◆ ACTION ITEM
In your copy, leave out the pictures and repeat every record exactly.

__________________________________________________

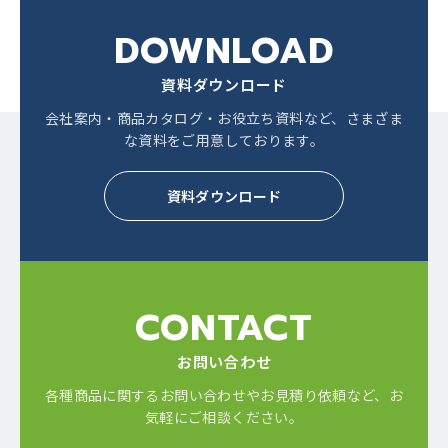
DOWNLOAD
資料ダウンロード
会社案内・商品カタログ・お役立ち資料など、
さまざま
な資料をご用意しております。
資料ダウンロード
CONTACT
お問い合わせ
各種商品に関するお問い合わせやお見積り依頼など、
お
気軽にご相談ください。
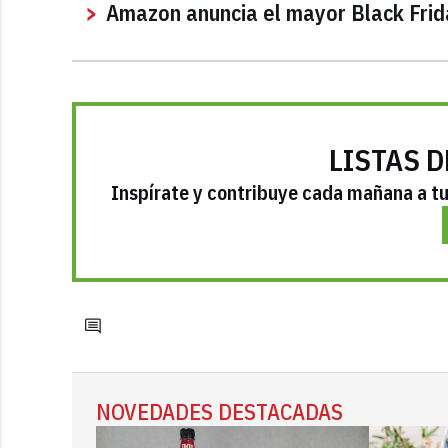
Amazon anuncia el mayor Black Frida
LISTAS D
Inspírate y contribuye cada mañana a tu 
NOVEDADES DESTACADAS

__________________________________________________

◆ ANSWER SPACE
DOWNLOAD
資料ダウンロード
会社案内・商品カタログ・お役立ち資料など、
さまざま
な資料をご用意しております。
資料ダウンロード
CONTACT
お問い合わせ
各種商品に関するお問い合わせやお見積り依頼など、
お
気軽にご相談ください。
Amazon anuncia el mayor Black Frida
LISTAS D
Inspírate y contribuye cada mañana a tu 
NOVEDADES DESTACADAS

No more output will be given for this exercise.